Regardless of its lengthy orbit, Uranus has been greeted by human creations. In August of 1977, NASA's Voyager 2 passed Uranus on its way out of the solar system. It witnessed all four gas giants, making its closest approach to Uranus on January 24th, 1986. So, it took just under a decade for a spacecraft to reach the icy giant.
Light is the fastest traveling thing known to exist. This is primarily due to its lack of mass. The speed of light is a staggering 186,282 miles per second. This is why you may be aware that light takes roughly 499 seconds (8 minutes) to reach Earth from the Sun. A rundown of how long light takes to travel to Uranus is expressed below. These figures have been converted into an Astronomical Unit for your convenience.
- Shortest Distance: 1.6 billion miles (2.6 billion km) = 17.2 AU
- Calculation: 17.2*499 = 8,583 seconds = 2.38 hours.
- Average Distance: 1.7 billion miles (2.5 billion km) = 18.2 AU
- Calculation: 18.2*499 = 9,082 seconds = 2.52 hours.
- Furthest Distance: 1.98 billion miles (3.2 billion km) = 21.3 AU
- Calculation: 21.3*499 = 10,629 seconds = 2.95 hours.
If we look at the average distance (2.5 billion km), it takes 2.5 hours for light to reach Uranus from here on Earth.

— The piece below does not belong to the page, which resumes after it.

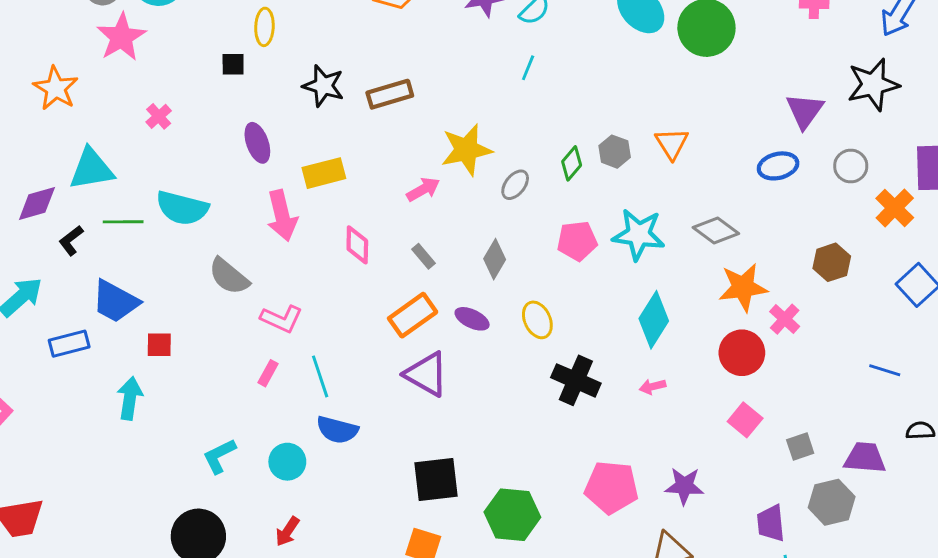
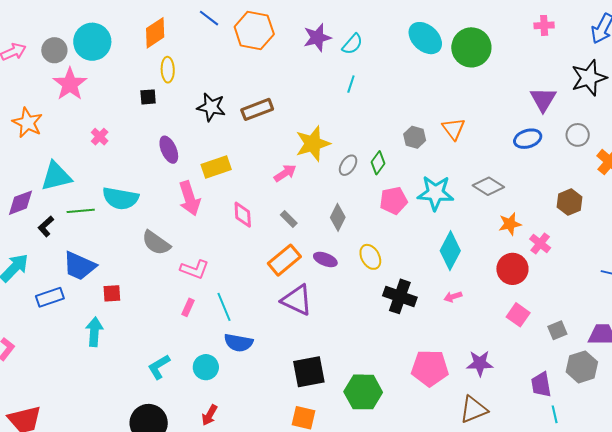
green diamond: (572, 163) -> (378, 163), moved
orange star: (743, 287) -> (510, 224), size x0.7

Because of this, if you observe Uranus through a telescope, you’re actually looking at it in the past. The Uranus that you can see is how it was 2 and a half hours ago.
How long does a day last on Uranus?
A day on Uranus is 17 hours, 14 minutes, and 24 seconds. In other words, a day on Uranus is shorter than a day on Earth.
Uranus rotates almost 90 degrees from the plane of its orbit. This unique tilt gives the impression that Uranus appears to spin on its side, orbiting the Sun almost like a rolling ball. This bizarre tilt is the reason why a day on Uranus is the same as an entire season on Uranus. Although the planet is rotating on its axis, the Sun will just spiral around in the sky until the planet has gone far enough around the Sun for it to be obscured.
As confusing as this may seem, one day on Uranus is just as long as an entire Summer on Uranus. Similarly, a night on Uranus is just as long as an entire winter on Uranus. Good luck trying to wrap your head around that one.
How long is a season on Uranus?
Much like here on Earth, Uranus also experiences four separate seasons too. However, that is where the similarities end. For example, the seasons on Uranus are much longer than our usual season here on Earth. As the Earth takes 365 days to complete an orbit around the Sun, each season lasts roughly 91 days. However, on Uranus, it takes 84 years to complete just one orbit of the Sun- this translates to each season on Uranus lasting 21 years!
At the North and South poles of Earth, it is common to only receive a few short weeks of sunlight, and sometimes none at all. Although this may sound terrifying, it is nothing compared to Uranus. The winter season on the ice giant involves a full 21 years without any sunlight at all! On the other hand, the summer season on Uranus consists of 21 years of continuous daylight.
While we are able to calculate how long it would take for us to reach Uranus, it is all very much hypothetical at the moment. Although we’ve managed to send a spacecraft past Uranus, it’s highly unlikely that humans will be able to experience it up close. This is because of its turbulent atmosphere, its lack of a surface, and of course, the sheer distance between it and Earth.